Sydney Festival 08 - Into

January 11 2008

About an Hour - Into at Parramatta Riverside Jan 8-12 and The Studio, Sydney Opera House, Jan 15-20; www.sydneyfestival.org.au

One of Fergus Linehan’s achievements, as artistic director of the Sydney Festival, is the establishment of the About An Hour events. Not only are they mostly short, sharp and sweet – as the umbrella title suggests – which suits a lot of people, but they also effectively counter the perennial problem of costs.

To be asked to spend just $25 on a live experience is an inestimable bargain; the response of thousands of Sydneysiders in snapping up the tickets suggests it's a much-appreciated bargain.

This year the main focus of About An Hour is contemporary dance in all its permutations. Works by Lucy Guerin, the late Tanja Liedke, Gideon Obarzanek, Kate Champion, Shaun Parker and Stephen Page make the program a virtual mini-contemporary dance festival.

Adding to a sense of the new, raw and unexpected is Into, two new works by Frances Rings and Narelle Benjamin, designed to be danced by Kathryn Dunn. The original intention – still to come to fruition – is that Dunn will also dance new works by Meryl Tankard and Kate Champion, as part of this program devoted to inspirational women.

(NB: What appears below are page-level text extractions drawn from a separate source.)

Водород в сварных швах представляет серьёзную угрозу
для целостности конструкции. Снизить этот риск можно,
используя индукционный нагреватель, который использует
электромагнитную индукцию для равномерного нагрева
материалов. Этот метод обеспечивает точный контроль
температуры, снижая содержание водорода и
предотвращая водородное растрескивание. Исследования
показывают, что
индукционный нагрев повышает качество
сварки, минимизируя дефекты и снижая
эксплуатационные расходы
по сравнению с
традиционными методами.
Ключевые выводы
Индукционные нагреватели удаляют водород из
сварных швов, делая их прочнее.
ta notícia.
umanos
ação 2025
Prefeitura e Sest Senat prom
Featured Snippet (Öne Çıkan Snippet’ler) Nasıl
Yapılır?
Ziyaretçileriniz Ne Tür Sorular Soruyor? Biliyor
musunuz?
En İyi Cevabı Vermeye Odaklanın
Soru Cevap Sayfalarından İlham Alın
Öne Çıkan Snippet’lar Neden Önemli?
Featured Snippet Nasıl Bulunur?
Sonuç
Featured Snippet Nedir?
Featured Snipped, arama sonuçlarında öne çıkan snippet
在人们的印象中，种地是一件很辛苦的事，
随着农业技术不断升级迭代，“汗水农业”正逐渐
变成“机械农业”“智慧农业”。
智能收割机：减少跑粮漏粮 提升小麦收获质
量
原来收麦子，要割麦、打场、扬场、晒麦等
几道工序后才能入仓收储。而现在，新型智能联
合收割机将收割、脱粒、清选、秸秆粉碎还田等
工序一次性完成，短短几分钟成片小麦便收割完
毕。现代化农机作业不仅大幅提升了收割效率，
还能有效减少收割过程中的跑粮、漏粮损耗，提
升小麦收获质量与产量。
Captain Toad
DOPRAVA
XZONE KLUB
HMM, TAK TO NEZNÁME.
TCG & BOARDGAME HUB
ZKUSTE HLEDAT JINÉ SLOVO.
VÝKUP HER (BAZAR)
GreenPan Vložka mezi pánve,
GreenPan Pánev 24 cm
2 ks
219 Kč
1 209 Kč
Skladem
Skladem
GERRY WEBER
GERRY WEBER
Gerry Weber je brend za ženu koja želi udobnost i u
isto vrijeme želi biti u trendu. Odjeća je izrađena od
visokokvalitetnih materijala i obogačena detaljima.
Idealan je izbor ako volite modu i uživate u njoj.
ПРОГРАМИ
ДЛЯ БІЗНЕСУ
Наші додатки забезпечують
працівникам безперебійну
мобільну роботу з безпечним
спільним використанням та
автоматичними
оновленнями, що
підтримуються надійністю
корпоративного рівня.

Dunn is a dancer whose career to date has been stellar (Sydney Dance Company, Royal Ballet, Chunky Move, Bangarra) and who, in recent times, has combined contemporary dance discipline with moves into musical theatre and choreography. The result is a performer whose technique and physicality combine with an inner glow of intelligence and experience to make her one of the most distinctive presences in the Australian dance world.

Sydney Festival 08 - Into

The program begins with Rings' minimal but intense piece about birth and landscape: Belonging. It's a restless meditation on landscape and memory, memory of landscape, landscape as memory as well as the interior landscape, pre-birth, of which we apparently have little or no memory. It begins with a pale, disembodied limb feeling its way out of the darkness (egg? womb?) and continues into a brief, melancholic exploration of place and time and is at once beautiful, mysterious, elevating and sad. Rings continues her journey as a choreographer with another assured step.

The second element of Into is Narelle Benjamin’s ambitious work, Figment. Dunn shares the stage with a oversize mirror in an ornate frame. As well as her own reflection in the glass, there are occasional back projections into it, while the dancer is separated from the audience by a scrim on which is projected a series of abstract and other images. The soundscape incorporates household sounds, static, music and body noise - breathing, hearttbeat and so on - while the lighting seamlessly melds and either contrasts or complements these elements.

Figment’s other creative contributors, composer Huey Benjamin, video artist/designer Samuel James and lighting designer Glenn Hughes have helped Benjamin bring to fruition a strong and disturbing evocation of the world of the schizophrenic. Powerful and insightful dance theatre.